**Supplied data:**
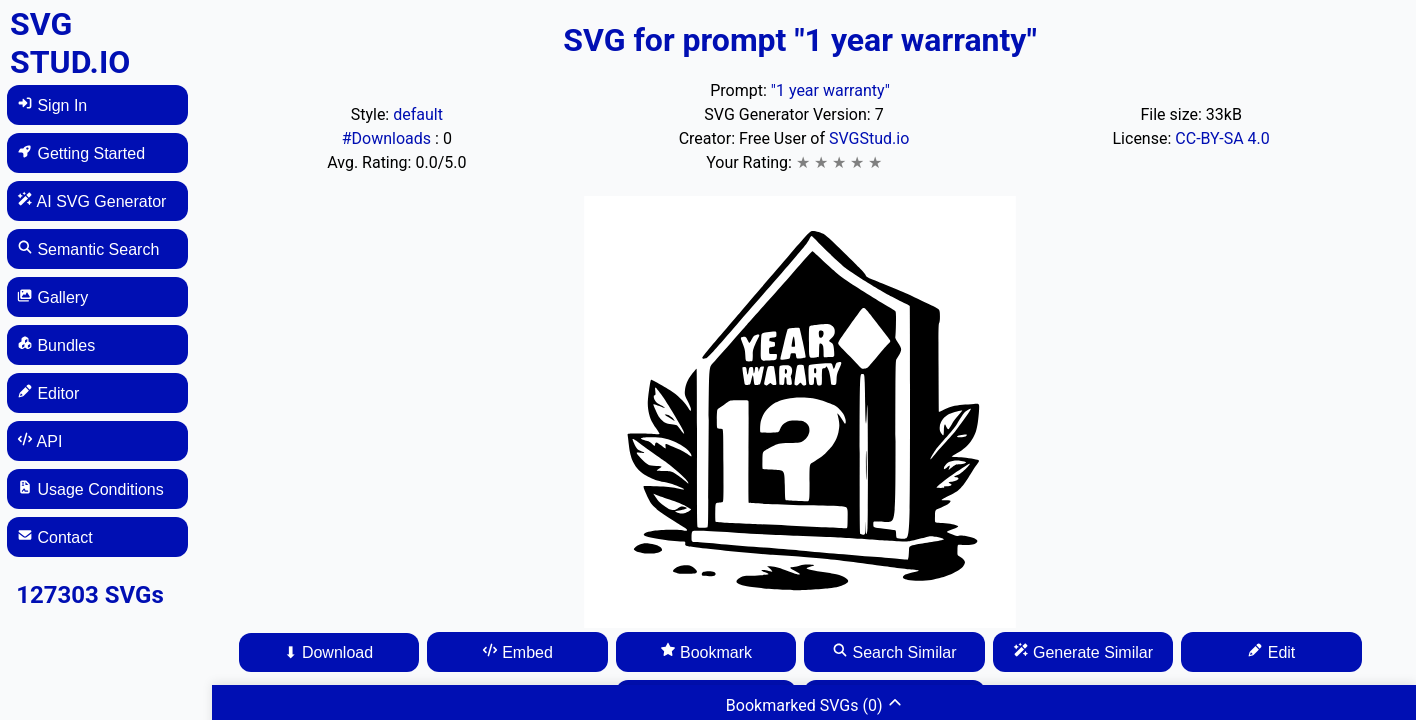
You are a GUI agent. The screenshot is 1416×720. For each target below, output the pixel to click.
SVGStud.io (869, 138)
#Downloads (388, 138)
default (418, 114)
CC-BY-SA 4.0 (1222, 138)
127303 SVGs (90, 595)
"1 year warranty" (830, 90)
* * *
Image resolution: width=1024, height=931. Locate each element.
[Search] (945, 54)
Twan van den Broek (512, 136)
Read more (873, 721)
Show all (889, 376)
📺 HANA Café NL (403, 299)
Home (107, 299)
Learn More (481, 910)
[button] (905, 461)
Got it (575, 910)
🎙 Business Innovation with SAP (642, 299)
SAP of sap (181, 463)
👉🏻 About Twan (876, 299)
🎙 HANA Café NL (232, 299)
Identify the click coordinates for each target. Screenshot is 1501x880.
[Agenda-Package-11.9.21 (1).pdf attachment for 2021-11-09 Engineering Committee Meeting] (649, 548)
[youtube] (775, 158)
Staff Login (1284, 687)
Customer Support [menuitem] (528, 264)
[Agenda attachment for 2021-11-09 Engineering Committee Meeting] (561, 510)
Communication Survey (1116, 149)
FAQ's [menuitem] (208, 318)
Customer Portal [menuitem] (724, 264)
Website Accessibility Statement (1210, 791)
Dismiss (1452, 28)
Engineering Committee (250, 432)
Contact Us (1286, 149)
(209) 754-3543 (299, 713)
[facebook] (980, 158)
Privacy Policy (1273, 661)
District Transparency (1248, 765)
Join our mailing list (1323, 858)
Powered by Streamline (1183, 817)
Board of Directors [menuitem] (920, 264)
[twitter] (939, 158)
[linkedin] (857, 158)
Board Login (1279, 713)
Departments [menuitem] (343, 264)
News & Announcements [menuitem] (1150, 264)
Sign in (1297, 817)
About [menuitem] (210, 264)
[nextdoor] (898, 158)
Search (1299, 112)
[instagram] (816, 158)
==
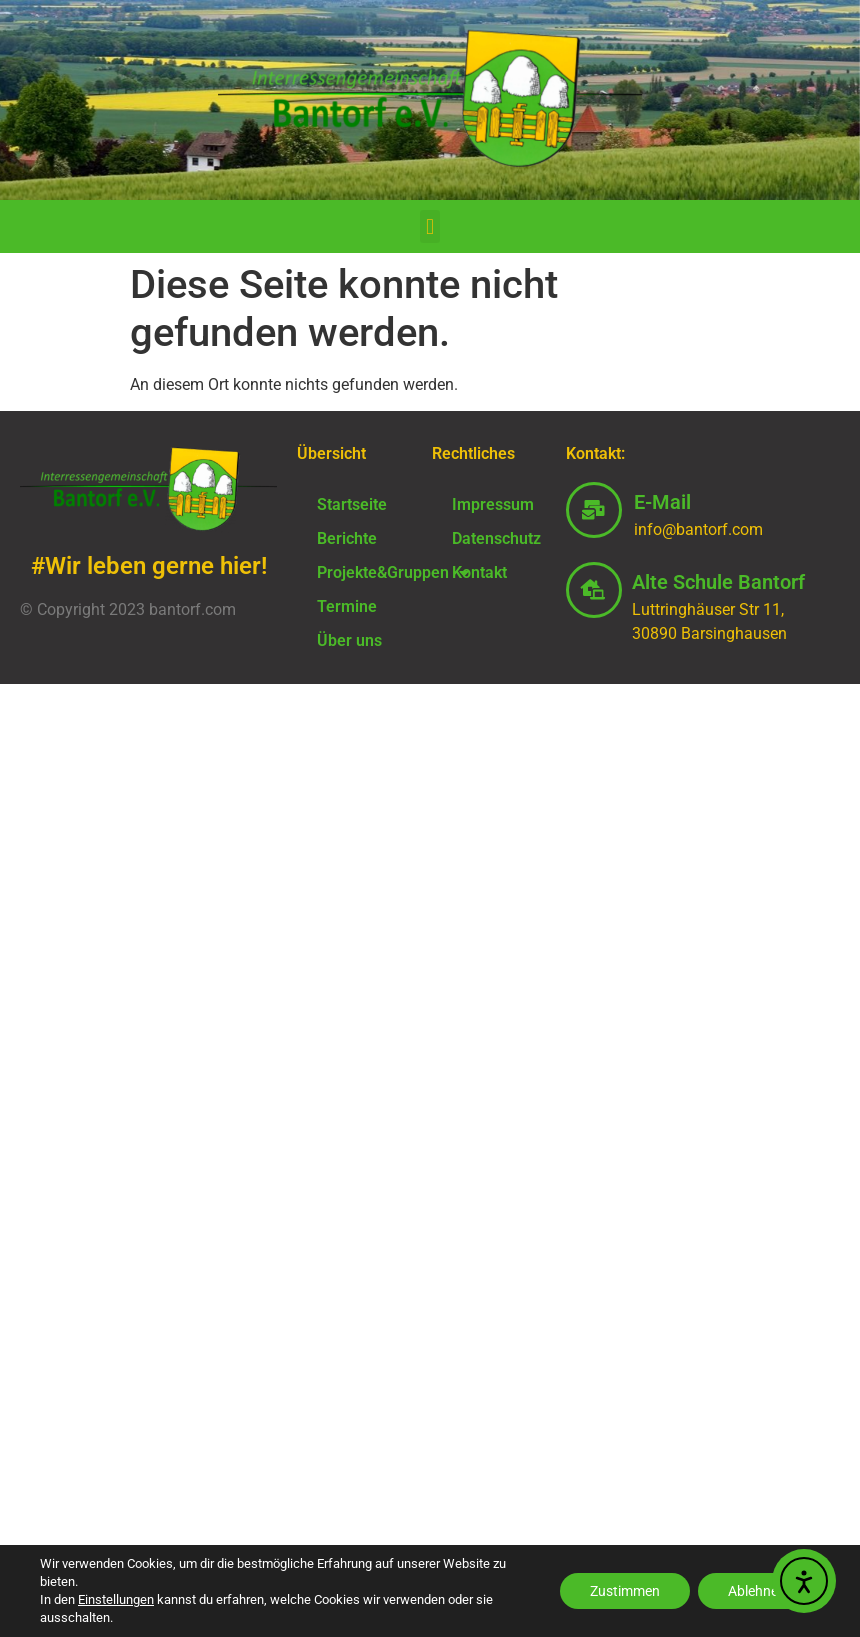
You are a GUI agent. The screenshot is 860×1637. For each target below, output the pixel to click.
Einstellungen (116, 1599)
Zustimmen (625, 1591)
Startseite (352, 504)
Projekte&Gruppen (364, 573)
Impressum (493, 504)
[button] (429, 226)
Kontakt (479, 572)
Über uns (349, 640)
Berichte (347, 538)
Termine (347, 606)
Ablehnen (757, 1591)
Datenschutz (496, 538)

**Task goal:** Above are the records; report how many of their lines hold the string "Agenda", with no other words.

**Task response:** 2